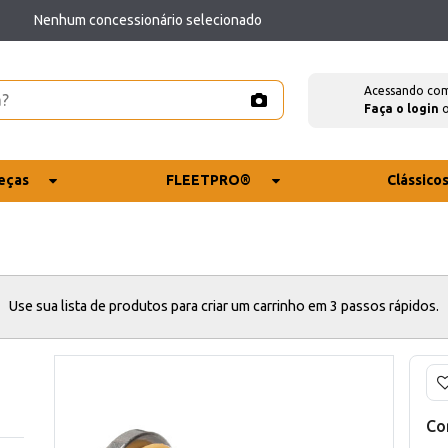
Nenhum concessionário selecionado
Acessando co
Faça o login
eças
FLEETPRO®
Clássico
Use sua lista de produtos para criar um carrinho em 3 passos rápidos.
Co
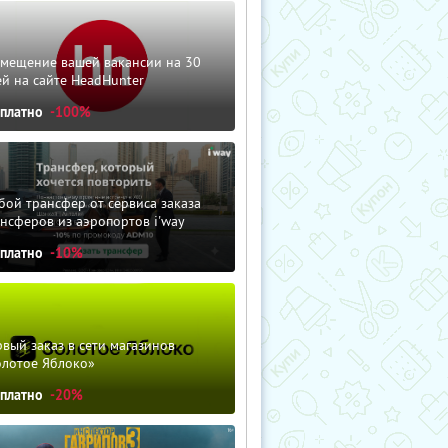
змещение вашей вакансии на 30
й на сайте HeadHunter
сплатно
-100%
ой трансфер от сервиса заказа
нсферов из аэропортов i'way
сплатно
-10%
вый заказ в сети магазинов
олотое Яблоко»
сплатно
-20%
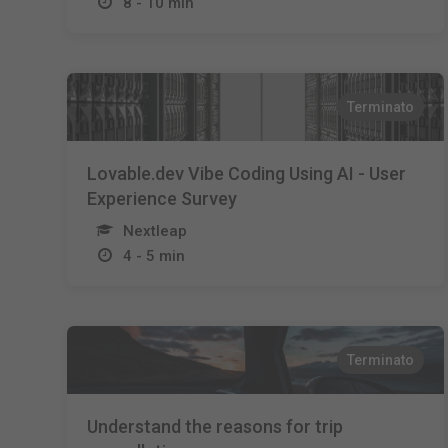
8 - 10 min
Terminato
Lovable.dev Vibe Coding Using AI - User
Experience Survey
Nextleap
4 - 5 min
Terminato
Understand the reasons for trip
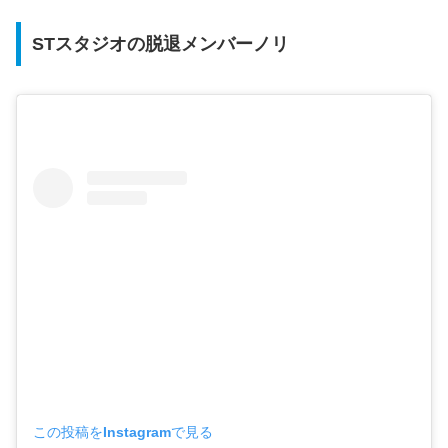
STスタジオの脱退メンバーノリ
この投稿をInstagramで見る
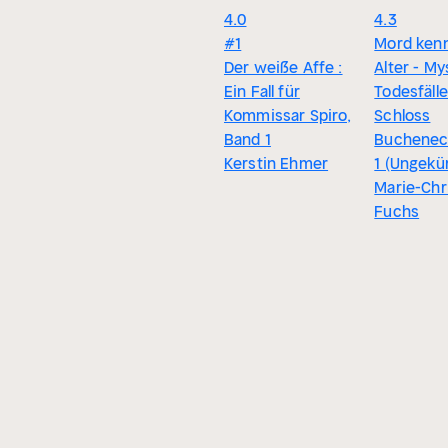
4.0
4.3
#1
Mord kenn
Der weiße Affe :
Alter - My
Ein Fall für
Todesfälle
Kommissar Spiro,
Schloss
Band 1
Buchenec
Kerstin Ehmer
1 (Ungekü
Marie-Chr
Fuchs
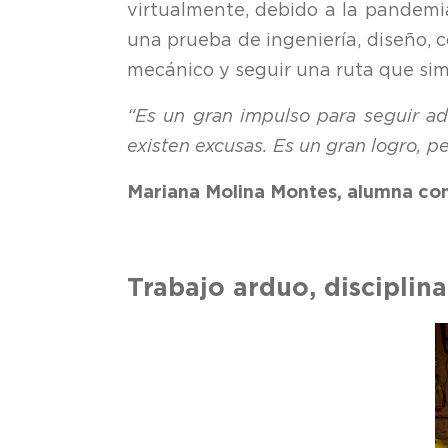
virtualmente, debido a la pandemia
una prueba de ingeniería, diseño,
mecánico y seguir una ruta que simu
“Es un gran impulso para seguir ad
existen excusas. Es un gran logro, p
Mariana Molina Montes, alumna co
Trabajo arduo, disciplin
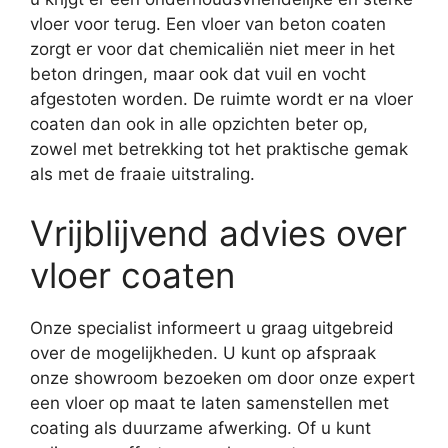
vloer voor terug. Een vloer van beton coaten
zorgt er voor dat chemicaliën niet meer in het
beton dringen, maar ook dat vuil en vocht
afgestoten worden. De ruimte wordt er na vloer
coaten dan ook in alle opzichten beter op,
zowel met betrekking tot het praktische gemak
als met de fraaie uitstraling.
Vrijblijvend advies over
vloer coaten
Onze specialist informeert u graag uitgebreid
over de mogelijkheden. U kunt op afspraak
onze showroom bezoeken om door onze expert
een vloer op maat te laten samenstellen met
coating als duurzame afwerking. Of u kunt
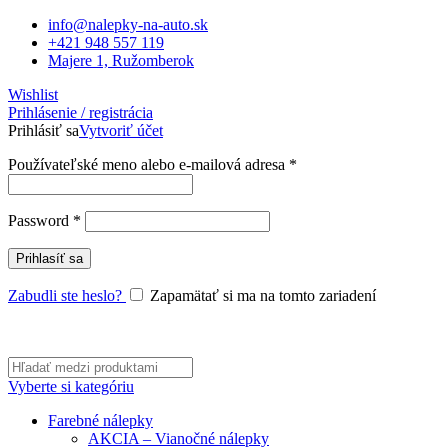
info@nalepky-na-auto.sk
+421 948 557 119
Majere 1, Ružomberok
Wishlist
Prihlásenie / registrácia
Prihlásiť sa
Vytvoriť účet
Povinné
Používateľské meno alebo e-mailová adresa
*
Povinné
Password
*
Prihlasíť sa
Zabudli ste heslo?
Zapamätať si ma na tomto zariadení
Vyberte si kategóriu
Farebné nálepky
AKCIA – Vianočné nálepky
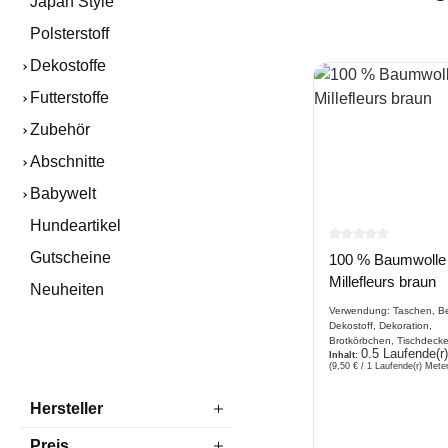
Japan Style
Polsterstoff
Dekostoffe
Futterstoffe
Zubehör
Abschnitte
Babywelt
Hundeartikel
Durchschnittlich
Gutscheine
100 % Baumwolle
Millefleurs braun
Neuheiten
Verwendung: Taschen, Be
Dekostoff, Dekoration,
Brotkörbchen, Tischdecke
0.5 Laufende(r
Kombiartikel, Basteln
Inhalt:
(9,50 € / 1 Laufende(r) Meter
Beschreibung Webware 
Baumwolle , kleine Blümc
Grundfarbe : braun
Hersteller
Preis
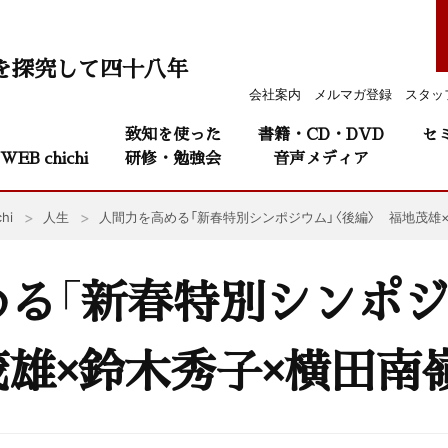
を探究して四十八年
会社案内
メルマガ登録
スタッ
致知を使った
書籍・CD・DVD
セ
WEB chichi
研修・勉強会
音声メディア
hi
人生
人間力を高める「新春特別シンポジウム」〈後編〉 福地茂雄
る「新春特別シンポジ
雄×鈴木秀子×横田南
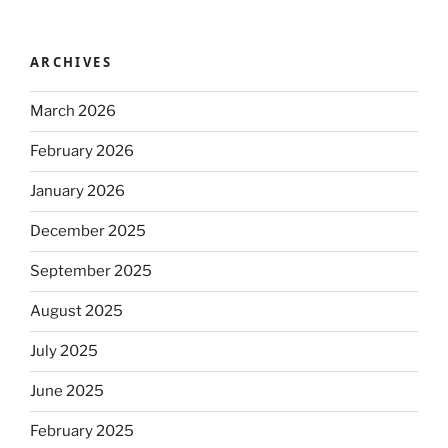
ARCHIVES
March 2026
February 2026
January 2026
December 2025
September 2025
August 2025
July 2025
June 2025
February 2025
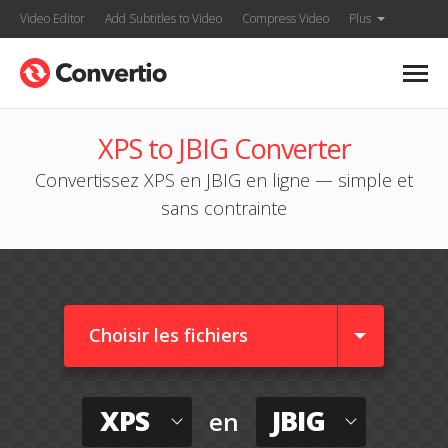
Video Editor
Add Subtitles to Video
Compress Video
Plus
XPS to JBIG Converter
Convertissez XPS en JBIG en ligne — simple et
sans contrainte
Choisir les fichiers
XPS
JBIG
en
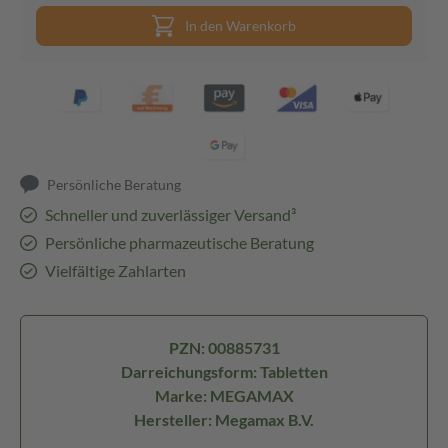
In den Warenkorb
Persönliche Beratung
Schneller und zuverlässiger Versand³
Persönliche pharmazeutische Beratung
Vielfältige Zahlarten
PZN: 00885731
Darreichungsform: Tabletten
Marke: MEGAMAX
Hersteller: Megamax B.V.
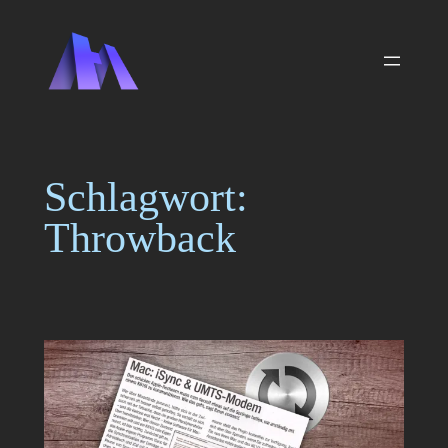
Zum
Inhalt
springen
Schlagwort:
Throwback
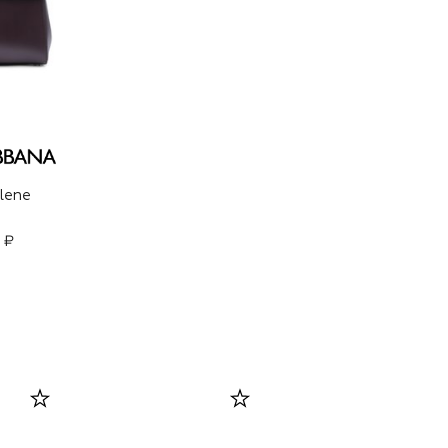
lene
 ₽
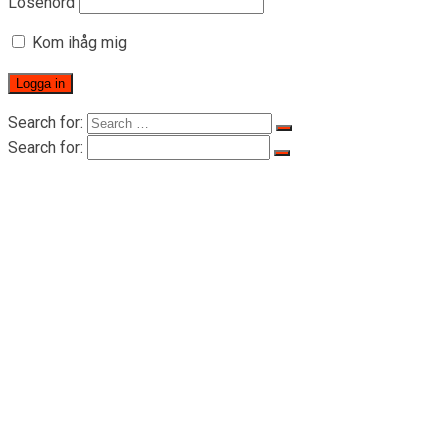
Lösenord
Kom ihåg mig
Search for:
Search for:
Hem
OM RIGID
OM RIGID
Certifikat
Produkter
Personlyft
Personlyft i serie LTD-P 500-1000kg
Draglyft för persontransporter i serie LTD
200-2000KG
Lyftblock tillbehör
Stållina
Trumrulle i stål
Adapter
Elektrisk kablage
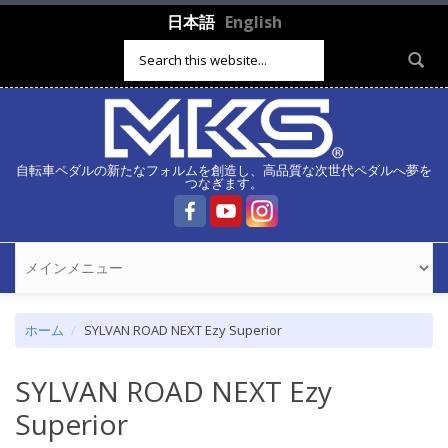
メインコンテンツに移動
日本語
English
検索フォーム
自転車ペダルの新たなフォルムを創造し、高品質な次世代ペダルへ夢を
つなぎます。
ホーム
SYLVAN ROAD NEXT Ezy Superior
SYLVAN ROAD NEXT Ezy
Superior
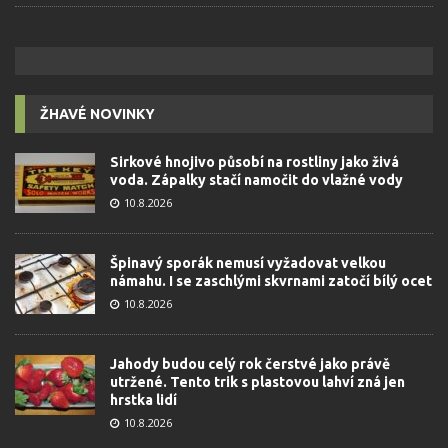
ŽHAVÉ NOVINKY
Sirkové hnojivo působí na rostliny jako živá
voda. Zápalky stačí namočit do vlažné vody
10.8.2026
Špinavý sporák nemusí vyžadovat velkou
námahu. I se zaschlými skvrnami zatočí bílý ocet
10.8.2026
Jahody budou celý rok čerstvé jako právě
utržené. Tento trik s plastovou lahví zná jen
hrstka lidí
10.8.2026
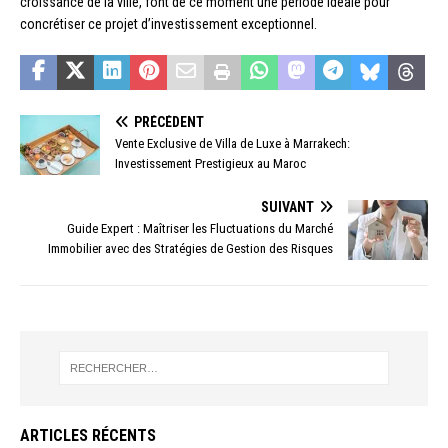
croissance de la ville, font de ce moment une période idéale pour
concrétiser ce projet d’investissement exceptionnel.
PRÉCÉDENT
Vente Exclusive de Villa de Luxe à Marrakech:
Investissement Prestigieux au Maroc
SUIVANT
Guide Expert : Maîtriser les Fluctuations du Marché
Immobilier avec des Stratégies de Gestion des Risques
ARTICLES RÉCENTS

# WHAT IS EXPECTED
Going line by line through the entries above, count each line that has the word "braun", then state the count alone.

# RESPONSE BELOW
2